Starting at the line that contains "05 августа 2026 15:29", transcribe each line exactly through the last line of the data. Include nothing else.

/---

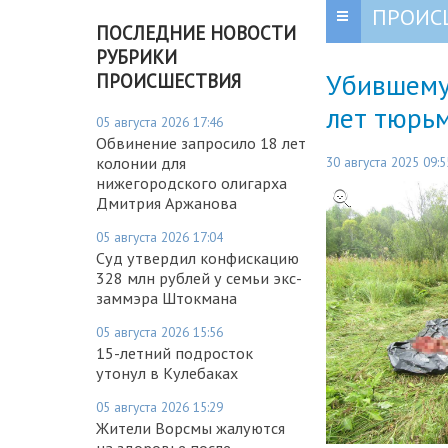
ПРОИС
ПОСЛЕДНИЕ НОВОСТИ
РУБРИКИ
Убившему 
ПРОИСШЕСТВИЯ
лет тюрь
05 августа 2026 17:46
Обвинение запросило 18 лет
30 августа 2025 09:5
колонии для
нижегородского олигарха
Дмитрия Аржанова
05 августа 2026 17:04
Суд утвердил конфискацию
328 млн рублей у семьи экс-
заммэра Штокмана
05 августа 2026 15:56
15-летний подросток
утонул в Кулебаках
05 августа 2026 15:29
Жители Ворсмы жалуются
на здоровье после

\---

◆ EXERCISE RESULT ◆
05 августа 2026 15:29
Жители Ворсмы жалуются
на здоровье после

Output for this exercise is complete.